The fact that I have a growth mindset around parenting is quite a bonus. Because I’m a single, older parent who struggles to make ends meet. Most of my family and a good number of my friends don’t have to worry at all about day to day/ month to month expenses. And while I like to have a clean, organized apartment, tidying up is at the bottom of the list. It is far below spending time with my kid, working on my own art and writing, and earning a living. Now- I know, so don’t say it- I know in order to do the things at the top of my list, I need a clutter-free, dust free living space. I get it. It’s just hours in the day, right?

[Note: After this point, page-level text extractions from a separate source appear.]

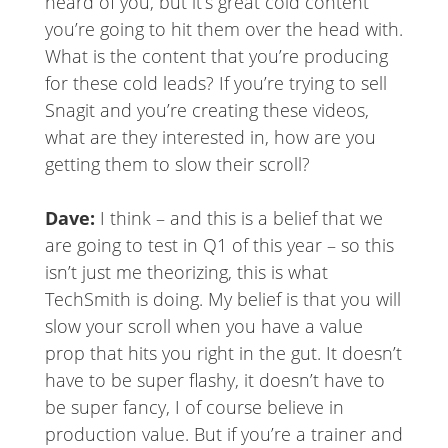
heard of you, but it’s great cold content
you’re going to hit them over the head with.
What is the content that you’re producing
for these cold leads? If you’re trying to sell
Snagit and you’re creating these videos,
what are they interested in, how are you
getting them to slow their scroll?
Dave:
I think – and this is a belief that we
are going to test in Q1 of this year – so this
isn’t just me theorizing, this is what
TechSmith is doing. My belief is that you will
slow your scroll when you have a value
prop that hits you right in the gut. It doesn’t
have to be super flashy, it doesn’t have to
be super fancy, I of course believe in
production value. But if you’re a trainer and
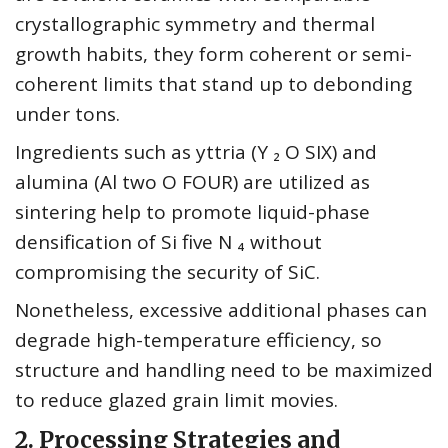
crystallographic symmetry and thermal
growth habits, they form coherent or semi-
coherent limits that stand up to debonding
under tons.
Ingredients such as yttria (Y ₂ O SIX) and
alumina (Al two O FOUR) are utilized as
sintering help to promote liquid-phase
densification of Si five N ₄ without
compromising the security of SiC.
Nonetheless, excessive additional phases can
degrade high-temperature efficiency, so
structure and handling need to be maximized
to reduce glazed grain limit movies.
2. Processing Strategies and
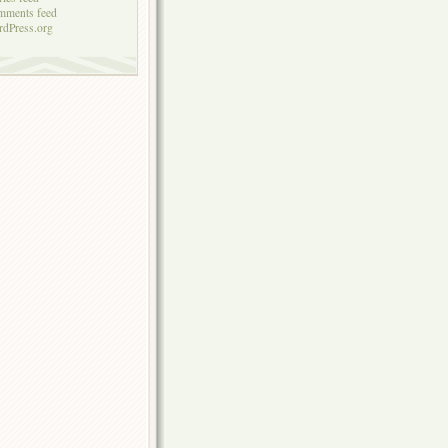
mments feed
dPress.org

Where did my lustrous growth mindset for parenting come from? I have been thinking about that for a while. Some of it is luck: in general, I look on the bright side. Some of it is circumstance, I have always wanted kids so there has never been any ambivalence about having a child. And some of it is tricks and routines that I have stumbled into or sought to help the days be pleasant and manageable. Since it’s fun to share and it’s good to review, I will share with you here the tricks and traps I have found along the road of this parenting journey.
The gratitude practice, doing a “clean slate,” grumpy pirates, messy parent shares, a list of heroes, hopes for the day, 30 minute vacations, to name a few, have been shelter in storms and icing on the cake. Because helping another human grow up, take care of themselves, and do good in the world is quite a task. And-newsflash- it means you have to take care of your own sweet self and do good. ( You knew that. Sometimes I need to write it because I need reminding. I beg your patience.)
Practicing is the key.( I realize this is something Captain Obvious might say, but it's true.) Practicing these tricks and weaving them into our life have saved me, saved the day and taken the prize. Because being an optimistic, productive parent and person is a moving target. Sometimes the target is moving at breakneck speed. Especially when you live in Crazytown. And, let’s face it, we all basically live in crazy town.
Some of these stories and strategies might help. Huzzah for that! Some of these stories might feel too groovy or make you roll your eyes. That’s cool too. I would say whatever inspires a fervent reaction positive or negative can be instructive. Take what works. If nothing rings true, take a nap. There have been some stupendous out-takes that need to be illuminated, for sure.
I’m calling my collection of parenting stories and strategies “Clean Slate Parenting.” (Maybe because “doing a clean slate” is one of my all time favorite tools not just for parenting but for life.)
Welcome everyone! Enjoy. Let’s get started.
I am so looking forward to hearing more! The clean slate is frequently-employed here on grumpy evenings with piles and boxes unsorted but dinner on the table and "graceful" being said. Thanks for giving us the clean slate in practice in our house and in words here.